By looking at the equation for F statistic, it can be seen that this inter- or intragroup variance was divided into inter- and intragroup freedom. Let us assume that when all the fingers are stretched out, the mean value of the finger length is represented by the index finger. If the differences in finger lengths are compared to find the variance, then it can be seen that although there are 5 fingers, the number of gaps between the fingers is 4. To derive the mean variance, the intergroup variance was divided by freedom of 2, while the intragroup variance was divided by the freedom of 87, which was the overall number obtained by subtracting 1 from each group.

What can be understood by deriving the variance can be described in this manner. In

Figs. 3A and 3B, the explanations are given with two different examples. Although the data were divided into three groups, there may be cases in which the intragroup variance is too big (

Fig. 3A), so it appears that nothing is gained by dividing into three groups, since the boundaries become ambiguous and the group mean is not far from the overall mean. It seems that it would have been more efficient to explain the entire population with the overall mean. Alternatively, when the intergroup variance is relatively larger than the intragroup variance, in other word, when the distance from the overall mean to the mean of each group is far (

Fig. 3B), the boundaries between the groups become more clear, and explaining by dividing into three group appears more logical than lumping together as the overall mean.

Ultimately, the positions of statistic derived in this manner from the inter- and intragroup variance ratios can be identified from the F distribution (

Fig. 4). When the statistic 3.629 in the ANOVA table is positioned more to the right than 3.101, which is a value corresponding to the significance level of 0.05 in the F distribution with freedoms of 2 and 87, meaning bigger than 3.101, the null hypothesis can be rejected.

### Post-hoc Test

Anyone who has performed ANOVA has heard of the term post-hoc test. It refers to “the analysis after the fact” and it is derived from the Latin word for “after that.” The reason for performing a post-hoc test is that the conclusions that can be derived from the ANOVA test have limitations. In other words, when the null hypothesis that says the population means of three mutually independent groups are the same is rejected, the information that can be obtained is not that the three groups are different from each other. It only provides information that the means of the three groups may differ and at least one group may show a difference. This means that it does not provide information on which group differs from which other group (

Fig. 5). As a result, the comparisons are made with different pairings of groups, undergoing an additional process of verifying which group differs from which other group. This process is referred to as the post-hoc test.

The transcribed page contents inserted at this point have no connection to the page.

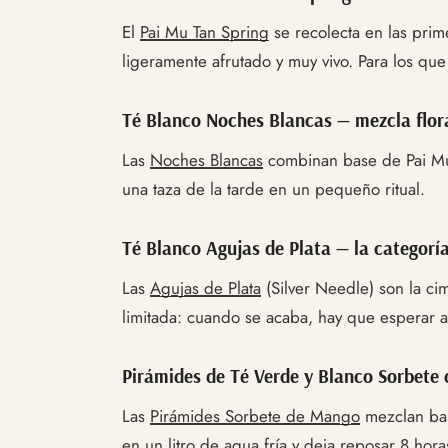
El
Pai Mu Tan Spring
se recolecta en las prim
ligeramente afrutado y muy vivo. Para los qu
Té Blanco Noches Blancas — mezcla flora
Las
Noches Blancas
combinan base de Pai Mu T
una taza de la tarde en un pequeño ritual.
Té Blanco Agujas de Plata — la categorí
Las
Agujas de Plata
(Silver Needle) son la cim
limitada: cuando se acaba, hay que esperar a
Pirámides de Té Verde y Blanco Sorbete 
Las
Pirámides Sorbete de Mango
mezclan bas
en un litro de agua fría y deja reposar 8 hora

The significance level is adjusted by various methods [

1], such as dividing the significance level by the number of comparisons made. Depending on the adjustment method, various post-hoc tests can be conducted. Whichever method is used, there would be no major problems, as long as that method is clearly described. One of the most well-known methods is the Bonferroni's correction. To explain this briefly, the significance level is divided by the number of comparisons and applied to the comparisons of each group. For example, when comparing the population means of three mutually independent groups A, B, and C, if the significance level is 0.05, then the significance level used for comparisons of groups A and B, groups A and C, and groups B and C would be 0.05/3 = 0.017. Other methods include Turkey, Schéffe, and Holm methods, all of which are applicable only when the equal variance assumption is satisfied; however, when this assumption is not satisfied, then Games Howell method can be applied. These post-hoc tests could produce different results, and therefore, it would be good to prepare at least 3 post-hoc tests prior to carrying out the actual study. Among the different types of post-hoc tests it is recommended that results which appear the most frequent should be used to interpret the differences in the population means.